14. Bölüm

120 2 0
                                    

Yine gözlerimi acı içinde açmıştım ama bu sefer yanımda beni bekleyen Gece'm yoktu. Yalnızdım.  Oda soğuk ve iç karartıcıydı. Kendi odam ne zamandır bu kadar korkutucuydu?

Kolum bir sargı beziyle sarılmıştı. Karnım çok ağrıyordu. Omzumu hareket ettiremiyordum.

Normalde başımı kaldırıp etrafa bakardım ama şuan öyle yaralıydım ki buna bile gücüm yoktu. Beni bedenime saplanan kurşunlar değil, sevdiğim adamın ölüme terk etmesi yaraladı.

Neden hâlâ yaşıyordum? Bitmişti işte.
Babamı öldürmüştüm. Artık yaşamanın ne anlamı vardı? Kalbimin gücü kalmadı ki atmaya. Neden hâlâ nefes alıyorum o zaman? Eskiden yaşamak isterdim çünkü yanında olmam gereken bir adam vardı. Artık o yok, neden yaşıyorum o zaman? Bu benim sınavım fakat artık katlanamıyorum. Ölmemek için hiçbir sebebim yok. Hem belki ölürsem acılarım diner. Mezarda da canımı yakamazlar ya. Kalbim durduğu için kıramazlar onu. Özgür olurum. Mutlu olurum. İşte bu yüzden derin bir uykuya dalmak istiyorum. Belki mutlu olduğum bir rüya falan görürüm. Sahi, mutluluk nedir? Hiç mutlu olmayan biri bunun anlamı asla bilmez. Öğreteni de olmazsa hayatı acı içinde geçer. Biri bana öğretseydi, belki ben de mutlu olurdum.

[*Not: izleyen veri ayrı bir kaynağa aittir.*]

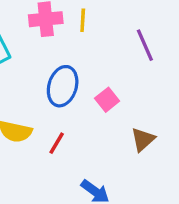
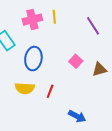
blue ellipse: (63, 86) -> (33, 59), moved
brown triangle: (143, 139) -> (99, 69), moved, turned 35

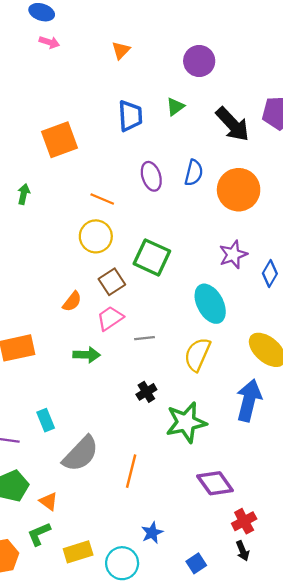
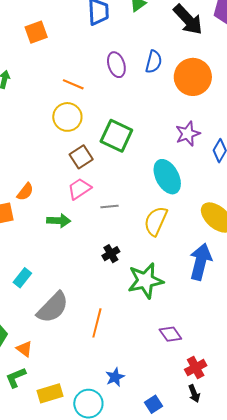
orange square: (59, 140) -> (36, 32), size x0.7
orange semicircle: (72, 301) -> (25, 192), moved
cyan rectangle: (46, 420) -> (22, 278), turned 60
purple diamond: (215, 483) -> (170, 334), size x0.7

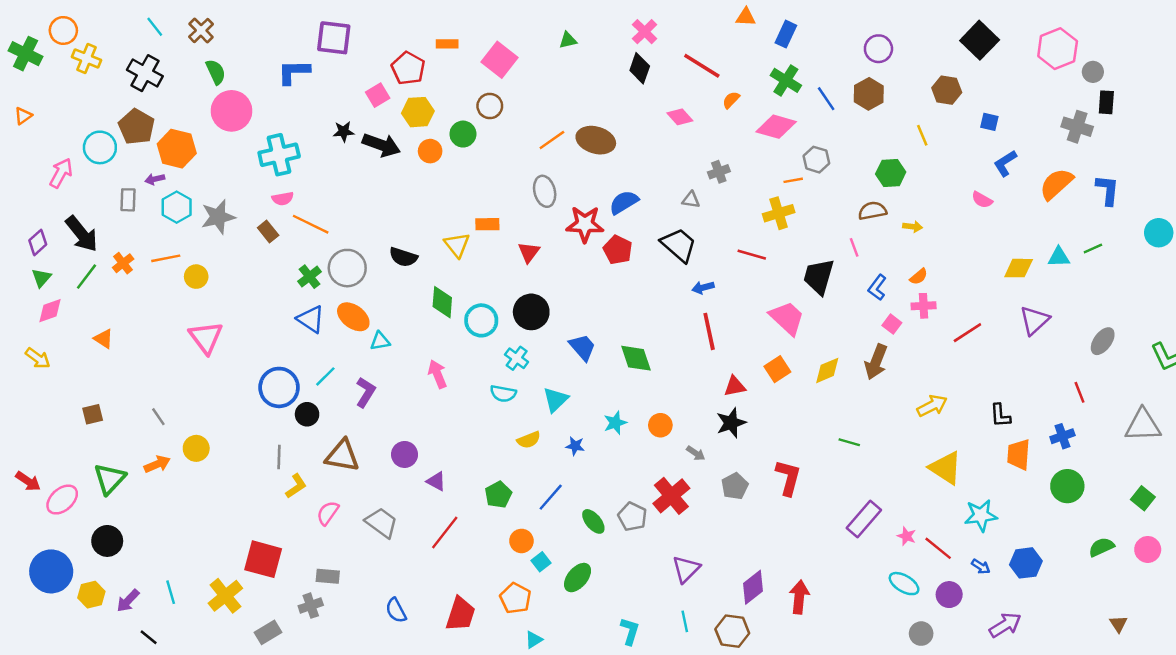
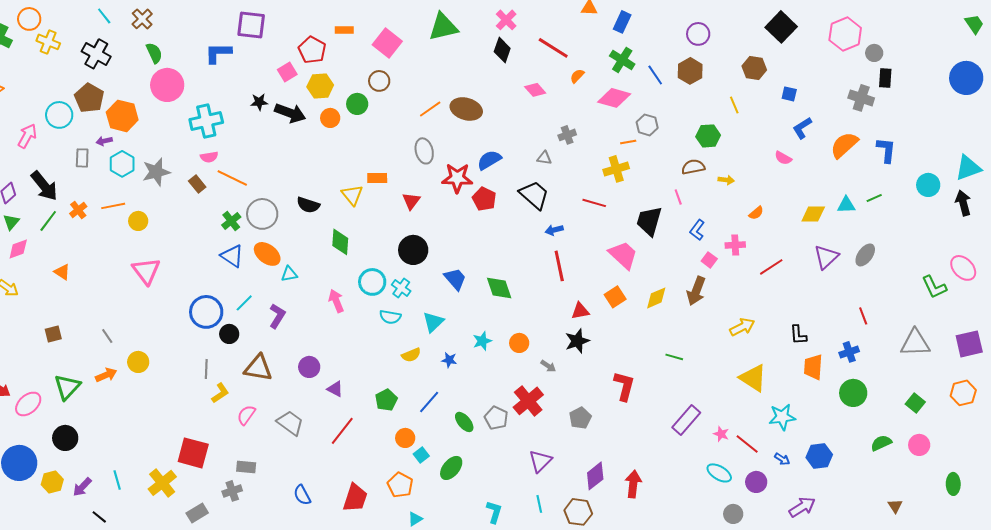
green triangle: (568, 40) -> (443, 27), size x2.0
orange semicircle: (919, 277) -> (756, 213), moved
cyan circle: (481, 320) -> (372, 282), moved
gray ellipse: (1103, 341) -> (865, 255), moved
gray pentagon: (735, 486) -> (580, 418), moved

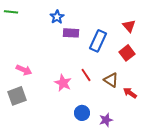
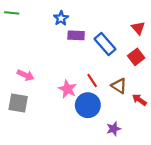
blue rectangle: (98, 41) -> (105, 44), turned -65
gray square: (17, 96) -> (18, 103), turned 30
blue circle: (82, 113) -> (88, 105), moved, size x1.5

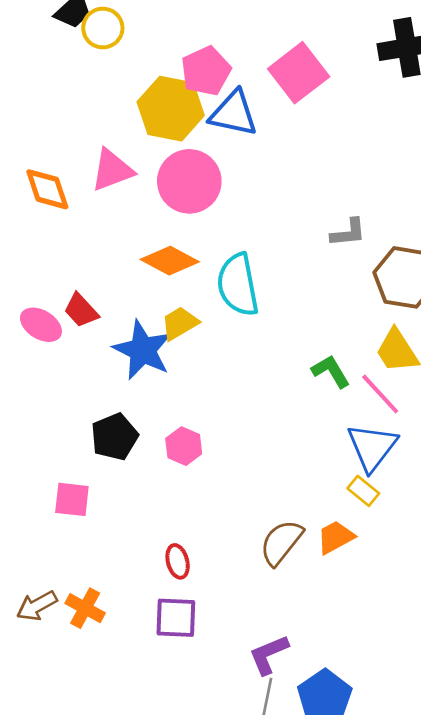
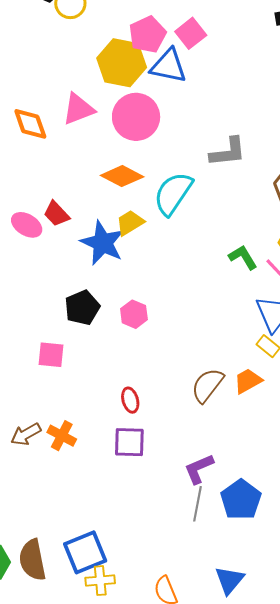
pink square: (299, 73) -> (191, 33), moved, size x0.7
gray L-shape: (348, 233) -> (228, 152), moved, size x1.4
cyan semicircle: (238, 285) -> (173, 193), turned 45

Üstümde ki örtüyü kaldırıp ellerimi yatağa bastırdım ve ayağa kalktım.

Birkaç adım attığımda bütün bedenim ağrıyordu. Ama en çok kalbim, en çok o ağrıyordu. Kırılmaktan yorulmuştu artık.

Boy aynasına doğru yürüdüm. Hemen yanında ki masaya tutunup ayakta durmamı sağladım.

Aynaya bakıp vücudumu inceledim.
Kolumu doğru düzgün hareket ettiremiyordum. Ve karnımda ki ağrı beni deli ediyordu.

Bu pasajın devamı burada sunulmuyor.